Waldgedanken

Zehn wundersame Tage des Schweigens und der Meditation in Gries liegen hinter mir. Alles begann bei strahlendem Wetter, in dem sogar der Frankenwald, in dessen Sichtweite ich das erste Viertel meines Lebens verbrachte, nicht so düster wirkt wie sonst. Mit dem gut gefüllten Rucksack stieg ich in Steinberg aus dem Bus und legte die letzten zwei steilen Kilometer durch den Wald zu Fuß zurück.

Ein weißhaariger und -bärtiger Waldbesitzer, den ich ein paar Tage später bei einem Spaziergang traf, erzählte mir in seinem gemütlichen Dialekt, die karge Fichtenwüste sei früher ein großer Buchenwald gewesen, bis die Eisenbahn gebaut wurde und die Einheimischen mit Holz für den Gleisbau den großen Reibach machten. Heute rodet und pflanzt dort anscheinend jeder, wie es ihm gerade passt; konstant ist nur, dass immer irgendwo gesägt wird, eine holzwirtschaftliche Dauerbaustelle, die auf Jahrzehnte garantiert keinen Schönheitspreis bekommen wird.

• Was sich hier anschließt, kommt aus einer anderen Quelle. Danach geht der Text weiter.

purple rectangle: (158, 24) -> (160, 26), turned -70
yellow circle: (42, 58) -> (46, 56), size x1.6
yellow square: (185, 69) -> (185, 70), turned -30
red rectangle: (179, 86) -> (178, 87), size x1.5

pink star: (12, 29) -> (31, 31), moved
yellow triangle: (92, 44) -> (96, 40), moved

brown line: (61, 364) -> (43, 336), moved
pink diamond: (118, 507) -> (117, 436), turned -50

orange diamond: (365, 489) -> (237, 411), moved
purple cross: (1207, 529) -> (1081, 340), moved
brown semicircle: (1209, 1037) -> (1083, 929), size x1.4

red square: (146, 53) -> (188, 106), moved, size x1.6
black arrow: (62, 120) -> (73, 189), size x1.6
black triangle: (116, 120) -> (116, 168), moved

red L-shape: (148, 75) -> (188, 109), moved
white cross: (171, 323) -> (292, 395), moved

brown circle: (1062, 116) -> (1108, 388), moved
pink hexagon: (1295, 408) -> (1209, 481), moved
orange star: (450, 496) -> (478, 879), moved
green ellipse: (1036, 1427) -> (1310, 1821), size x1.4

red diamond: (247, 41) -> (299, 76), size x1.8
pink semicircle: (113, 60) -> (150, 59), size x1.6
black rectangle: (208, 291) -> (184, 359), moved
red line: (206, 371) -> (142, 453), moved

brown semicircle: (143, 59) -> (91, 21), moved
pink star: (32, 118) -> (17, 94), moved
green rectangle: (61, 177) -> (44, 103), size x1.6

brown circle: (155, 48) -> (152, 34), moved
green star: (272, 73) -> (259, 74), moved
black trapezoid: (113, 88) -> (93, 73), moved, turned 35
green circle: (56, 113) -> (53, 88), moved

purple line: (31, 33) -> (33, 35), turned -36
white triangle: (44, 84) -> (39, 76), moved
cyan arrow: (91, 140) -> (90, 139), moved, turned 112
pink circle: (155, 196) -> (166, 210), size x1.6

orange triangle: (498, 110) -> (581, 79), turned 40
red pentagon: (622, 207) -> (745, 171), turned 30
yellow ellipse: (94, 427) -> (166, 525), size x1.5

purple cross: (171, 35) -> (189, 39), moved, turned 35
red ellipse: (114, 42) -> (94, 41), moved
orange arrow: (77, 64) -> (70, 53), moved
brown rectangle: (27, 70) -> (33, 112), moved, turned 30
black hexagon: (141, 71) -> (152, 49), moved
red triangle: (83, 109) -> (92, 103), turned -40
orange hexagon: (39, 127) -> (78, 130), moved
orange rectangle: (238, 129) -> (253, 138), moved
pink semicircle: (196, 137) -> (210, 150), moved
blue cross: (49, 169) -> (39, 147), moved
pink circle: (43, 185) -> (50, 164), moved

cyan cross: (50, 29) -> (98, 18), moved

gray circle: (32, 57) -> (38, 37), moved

Wenn abends das Sägen beendet ist, beginnt nach kurzer Pause das Schießen. Immer wieder fielen in den zehn Tagen Schüsse in der Nähe des Exerzitienhauses. Entlang der Äcker auf den Bergrücken stehen im Schnitt alle dreihundert Meter Schießstände, aus denen die Jäger alles, was sich bewegt, ins Visier nehmen können. Das toppt die einstige Wachtturmdichte an der nahe gelegenen innerdeutschen Grenze doch sehr deutlich (Spaziergängern wird in dieser Gegend markante Kleidung empfohlen).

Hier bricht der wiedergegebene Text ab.